Despite a few minor upsides, we’ve known for a while that alcohol is bad for you — and especially for your brain. Now, a new nationwide study found that heavy use of alcohol is the most significant promoter of dementia, and even doctors are underestimating the negative effect of those extra drinks.
Researchers in France analyzed the effect of alcohol use on dementia. They analyzed over one million people diagnosed with dementia, trying to see what the underlying causes were. They found that on average, heavy alcohol consumption shortens life expectancy by more than 20 years and dementia is one of the main causes.
Out of all the preventable factors, alcohol reigned supreme. Overall, people who were chronic drinkers were three times more likely to suffer from dementia than others. Strikingly, 57% of all early-onset dementia cases were associated with heavy chronic drinking. There was also an important gender gap: while overall, most dementia patients were women, 64.9% of early-onset patients were men.
[alert style=”alert-success” close=”false”]The World Health Organization defines chronic heavy drinking as consuming more than 60 grams pure alcohol on average per day for men and 40 grams for women. For reference, a beer contains around 20-25 grams of pure alcohol, as does a glass of wine.[/alert]
“The findings indicate that heavy drinking and alcohol use disorders are the most important risk factors for dementia, and especially important for those types of dementia which start before age 65, and which lead to premature deaths,” says study co-author and Director of the CAMH Institute for Mental Health Policy Research Dr.

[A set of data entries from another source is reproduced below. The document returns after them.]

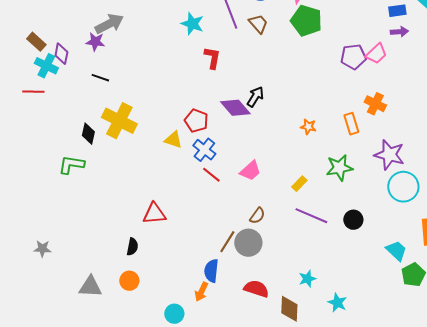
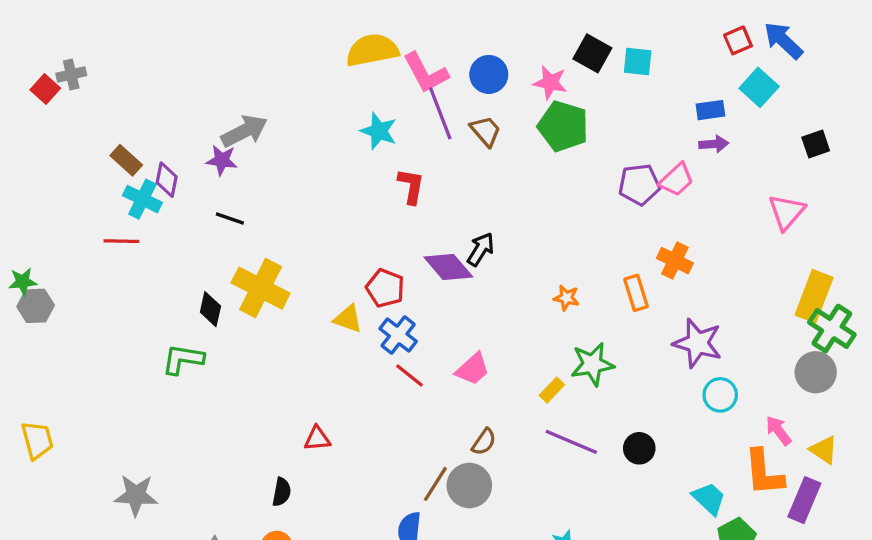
green star: (339, 168) -> (592, 364), moved
cyan circle: (403, 187) -> (720, 395), size x0.7
red triangle: (154, 214) -> (317, 439), size x0.7
gray star: (42, 249) -> (136, 495), size x1.5

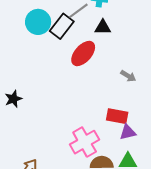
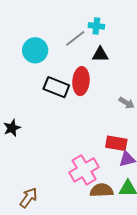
black rectangle: (62, 26) -> (56, 87), moved, turned 75
red ellipse: (83, 54) -> (81, 81), turned -36

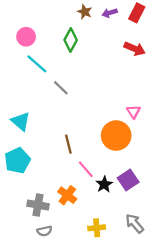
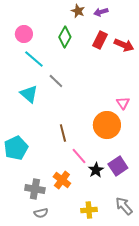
red rectangle: (137, 13) -> (100, 40), moved
cyan triangle: (21, 121) -> (29, 94), moved

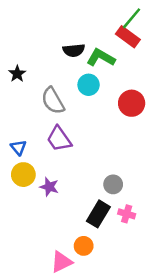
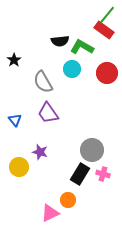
red circle: (132, 103) -> (107, 73), moved
yellow circle: (23, 175) -> (19, 167), moved
gray circle: (113, 184) -> (92, 150), size x1.5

Jürgen Rehm. “Alcohol-induced brain damage and dementia are preventable, and known-effective preventive and policy measures can make a dent into premature dementia deaths.”

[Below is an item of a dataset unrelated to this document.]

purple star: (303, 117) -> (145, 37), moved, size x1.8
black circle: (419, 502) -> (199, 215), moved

However, this was just an observational study, and no causation was established. This means that there are other factors associated with drinking that influence the dementia rate. For instance, heavy drinkers also tend to be smokers, which also has an important effect on dementia — and it’s not just dementia.

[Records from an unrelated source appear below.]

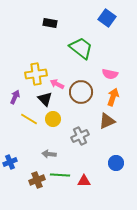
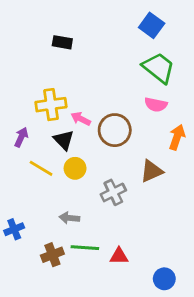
black rectangle: (50, 23) -> (62, 42), moved
green trapezoid: (81, 48) -> (159, 68), moved
orange arrow: (113, 97) -> (177, 137), moved
blue circle: (116, 163) -> (164, 279), moved

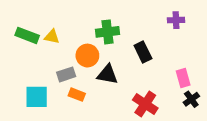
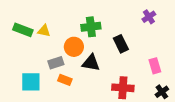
purple cross: (176, 20) -> (149, 17), turned -32
black cross: (191, 99) -> (162, 92), moved
red cross: (145, 104) -> (123, 88), turned -30

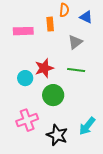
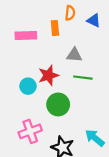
gray triangle: (75, 42) -> (74, 55), moved, turned 42
cyan arrow: (87, 126) -> (95, 138), turned 90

Heavy drinkers were also more likely to be depressed and had an increased risk of high blood pressure, diabetes, stroke and heart failure, which can also influence dementia.
But the bottom line is clear as day: alcohol is bad for you. Low consumption of alcohol is still dangerous, but heavy consumption can be extremely damaging. The researchers also suggest a list of measures which can help reduce consumption, including increased alcohol taxes and advertising bans.
“If all these measures are implemented widely, they could not only reduce dementia incidence or delay dementia onset, but also reduce all alcohol-attributable morbidity and mortality,” they wrote.
Dementia is a prevalent condition, affecting 5–7% of people aged 60 years and older, and a leading cause of disability in people aged 60 years and older globally, researchers write.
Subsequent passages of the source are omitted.